Well, are you still there? Accommodations are provided on the ACT and SAT or by campus disability services
offices on the basis of documentation guidelines that are available from the websites of testing agencies, campuses (disability service page_ and organizations such as AHEAD.org. For your student to receive accommodations at college, s/he must submit current documentation of disability. However, disability isn’t the core reason why accommodations are provided.
The main criteria for providing accommodations are the functional limitations related to the specific disability. So, having the doctor say that your daughter has difficulties on the spectrum is insufficient to trigger accommodations. She must demonstrate by description of personal impact and hard data that substantiate she has slow processing speed, poor working memory, and difficulties with executive functioning.
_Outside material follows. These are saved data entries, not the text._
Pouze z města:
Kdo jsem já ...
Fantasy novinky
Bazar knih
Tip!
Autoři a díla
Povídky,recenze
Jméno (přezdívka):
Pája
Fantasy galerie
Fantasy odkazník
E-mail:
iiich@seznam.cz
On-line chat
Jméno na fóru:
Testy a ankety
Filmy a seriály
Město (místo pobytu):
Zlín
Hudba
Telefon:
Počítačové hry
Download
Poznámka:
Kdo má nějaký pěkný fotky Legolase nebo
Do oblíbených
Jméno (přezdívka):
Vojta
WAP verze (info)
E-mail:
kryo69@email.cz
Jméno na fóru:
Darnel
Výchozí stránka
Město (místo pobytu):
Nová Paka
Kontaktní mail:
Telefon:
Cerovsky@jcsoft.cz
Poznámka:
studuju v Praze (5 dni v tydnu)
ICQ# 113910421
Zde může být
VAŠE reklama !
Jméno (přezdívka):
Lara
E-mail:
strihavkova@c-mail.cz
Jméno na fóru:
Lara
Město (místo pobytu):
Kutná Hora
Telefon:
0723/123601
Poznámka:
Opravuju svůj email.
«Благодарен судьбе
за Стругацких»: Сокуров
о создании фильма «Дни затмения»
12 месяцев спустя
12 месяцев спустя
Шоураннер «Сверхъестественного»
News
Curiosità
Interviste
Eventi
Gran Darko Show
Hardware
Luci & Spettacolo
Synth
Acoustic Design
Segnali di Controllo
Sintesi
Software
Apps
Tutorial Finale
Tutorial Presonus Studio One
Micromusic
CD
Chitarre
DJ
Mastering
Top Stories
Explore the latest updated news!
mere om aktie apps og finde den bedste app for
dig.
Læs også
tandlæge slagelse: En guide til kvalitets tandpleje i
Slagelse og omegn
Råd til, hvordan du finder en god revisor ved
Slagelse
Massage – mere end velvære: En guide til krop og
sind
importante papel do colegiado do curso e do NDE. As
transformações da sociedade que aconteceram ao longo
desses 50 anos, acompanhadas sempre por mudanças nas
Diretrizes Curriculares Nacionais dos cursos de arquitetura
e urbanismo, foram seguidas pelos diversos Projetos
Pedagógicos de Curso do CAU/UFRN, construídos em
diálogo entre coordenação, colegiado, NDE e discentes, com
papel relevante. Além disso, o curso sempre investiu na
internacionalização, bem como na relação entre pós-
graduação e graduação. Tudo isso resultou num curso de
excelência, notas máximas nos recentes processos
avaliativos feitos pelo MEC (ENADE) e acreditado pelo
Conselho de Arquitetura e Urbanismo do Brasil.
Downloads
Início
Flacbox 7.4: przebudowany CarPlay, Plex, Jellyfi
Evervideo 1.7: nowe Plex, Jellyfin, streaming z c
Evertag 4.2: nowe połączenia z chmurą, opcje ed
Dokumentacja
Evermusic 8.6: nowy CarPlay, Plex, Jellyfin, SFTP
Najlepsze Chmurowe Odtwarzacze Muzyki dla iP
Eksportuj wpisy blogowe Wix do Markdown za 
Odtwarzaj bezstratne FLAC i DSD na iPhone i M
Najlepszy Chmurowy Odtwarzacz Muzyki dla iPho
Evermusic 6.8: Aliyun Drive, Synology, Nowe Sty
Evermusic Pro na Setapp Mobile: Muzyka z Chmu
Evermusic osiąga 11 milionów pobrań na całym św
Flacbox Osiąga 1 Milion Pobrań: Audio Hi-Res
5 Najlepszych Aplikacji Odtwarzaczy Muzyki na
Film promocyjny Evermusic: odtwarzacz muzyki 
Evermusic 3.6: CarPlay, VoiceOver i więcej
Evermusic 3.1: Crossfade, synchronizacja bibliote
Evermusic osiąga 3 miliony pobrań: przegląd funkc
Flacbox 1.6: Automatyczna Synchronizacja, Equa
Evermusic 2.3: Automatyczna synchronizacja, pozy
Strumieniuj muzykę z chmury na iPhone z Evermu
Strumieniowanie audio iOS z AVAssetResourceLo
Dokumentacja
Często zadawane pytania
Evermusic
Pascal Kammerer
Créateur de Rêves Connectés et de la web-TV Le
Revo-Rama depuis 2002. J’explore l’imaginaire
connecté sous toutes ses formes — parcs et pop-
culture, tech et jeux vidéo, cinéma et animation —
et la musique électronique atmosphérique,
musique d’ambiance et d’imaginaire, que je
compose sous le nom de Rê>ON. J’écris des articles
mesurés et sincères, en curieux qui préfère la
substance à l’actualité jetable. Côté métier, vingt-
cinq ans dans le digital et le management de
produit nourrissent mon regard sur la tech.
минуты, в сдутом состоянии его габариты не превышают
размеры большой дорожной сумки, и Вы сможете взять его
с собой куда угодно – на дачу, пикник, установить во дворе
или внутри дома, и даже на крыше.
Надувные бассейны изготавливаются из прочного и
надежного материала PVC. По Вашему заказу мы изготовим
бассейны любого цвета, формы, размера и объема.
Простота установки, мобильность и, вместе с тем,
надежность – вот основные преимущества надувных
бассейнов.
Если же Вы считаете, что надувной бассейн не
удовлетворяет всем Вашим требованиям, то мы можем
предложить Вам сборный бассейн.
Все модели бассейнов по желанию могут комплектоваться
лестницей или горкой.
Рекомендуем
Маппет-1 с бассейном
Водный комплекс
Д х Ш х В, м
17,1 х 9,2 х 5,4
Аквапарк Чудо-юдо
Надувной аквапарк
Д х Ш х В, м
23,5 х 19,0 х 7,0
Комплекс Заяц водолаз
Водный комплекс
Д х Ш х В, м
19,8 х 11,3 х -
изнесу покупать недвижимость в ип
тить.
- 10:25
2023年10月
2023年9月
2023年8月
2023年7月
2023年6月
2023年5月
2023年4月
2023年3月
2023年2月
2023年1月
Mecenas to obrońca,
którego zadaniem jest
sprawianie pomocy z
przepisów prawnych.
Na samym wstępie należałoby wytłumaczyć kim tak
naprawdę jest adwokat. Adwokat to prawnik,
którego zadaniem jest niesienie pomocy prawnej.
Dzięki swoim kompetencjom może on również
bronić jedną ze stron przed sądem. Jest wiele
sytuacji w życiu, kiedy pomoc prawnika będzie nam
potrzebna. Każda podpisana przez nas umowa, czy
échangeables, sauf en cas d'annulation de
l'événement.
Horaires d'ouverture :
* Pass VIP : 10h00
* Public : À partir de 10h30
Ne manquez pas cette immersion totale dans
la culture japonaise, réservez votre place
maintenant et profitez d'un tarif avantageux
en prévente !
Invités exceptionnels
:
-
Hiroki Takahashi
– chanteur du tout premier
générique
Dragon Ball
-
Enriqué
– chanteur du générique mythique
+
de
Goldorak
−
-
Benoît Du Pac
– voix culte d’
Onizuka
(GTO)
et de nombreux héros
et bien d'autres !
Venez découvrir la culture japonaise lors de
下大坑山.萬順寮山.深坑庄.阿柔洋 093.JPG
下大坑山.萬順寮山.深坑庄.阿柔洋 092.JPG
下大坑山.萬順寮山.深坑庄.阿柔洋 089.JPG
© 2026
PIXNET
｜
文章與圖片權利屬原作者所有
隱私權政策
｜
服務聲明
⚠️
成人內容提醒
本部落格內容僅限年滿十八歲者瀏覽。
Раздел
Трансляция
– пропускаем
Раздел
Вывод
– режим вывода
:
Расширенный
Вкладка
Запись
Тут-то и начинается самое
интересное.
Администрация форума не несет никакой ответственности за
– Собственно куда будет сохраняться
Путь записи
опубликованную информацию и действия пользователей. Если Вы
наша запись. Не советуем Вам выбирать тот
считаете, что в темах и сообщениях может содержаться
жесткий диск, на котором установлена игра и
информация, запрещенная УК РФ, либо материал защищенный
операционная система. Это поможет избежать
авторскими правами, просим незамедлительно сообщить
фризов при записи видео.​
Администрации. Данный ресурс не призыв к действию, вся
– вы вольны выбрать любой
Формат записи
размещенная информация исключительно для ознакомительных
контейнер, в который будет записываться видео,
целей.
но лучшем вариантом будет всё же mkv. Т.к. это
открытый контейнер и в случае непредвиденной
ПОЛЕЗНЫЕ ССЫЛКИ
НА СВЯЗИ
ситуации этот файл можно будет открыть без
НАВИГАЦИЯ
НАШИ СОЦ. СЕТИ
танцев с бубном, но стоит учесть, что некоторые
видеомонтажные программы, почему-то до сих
Therefore, there is no such thing as accommodations for slow processing speed because it manifests differently among people with this difficulty and accommodations are tied specifically to an individual’s manifestation (functional limitation). Your daughter, after she is approved for registration with the disability office, will meet with a disability services provider to discuss and decide what accommodations are appropriate to compensate for her functional limits.
Many colleges and universities offer learning centers, labs for writing or English, and other forms of services available to all students and are not so specific to one or more functional limitations. Further, her advisor can assist her with balancing her course load, deciding specific times of day that best suit your daughter. For example, is she a morning person, an afternoon person, or someone who prefers a three-hour long class in one evening. On a persona/picky, picky, picky level, I sorted through textbooks looking for a clean (without colorful underlings, writing in the margins, exclamation points,doodles, etc.) that I could personalize for my own use and study. If I couldn’t find a clean used text, I sprung for the new book (but very often had good success getting a nice used book). I found a companion textbook at the college library to match my reading.
Your daughter will take her learning strategies and preferences to college with her and should use them. Colleges admit students with disabilities who can meet academic standards with or without accommodations. Now, obviously, colleges accommodate some students in some areas but the services are far less comprehensive than those of high school. Consequently, DD must and will find her own road to academic success. I was gracious, but perplexed when parents said their student could not have graduated without me. Nonsense!! Their child was a full-fledged graduate of the institution.
Best of luck–which you make for yourself and not some random goody.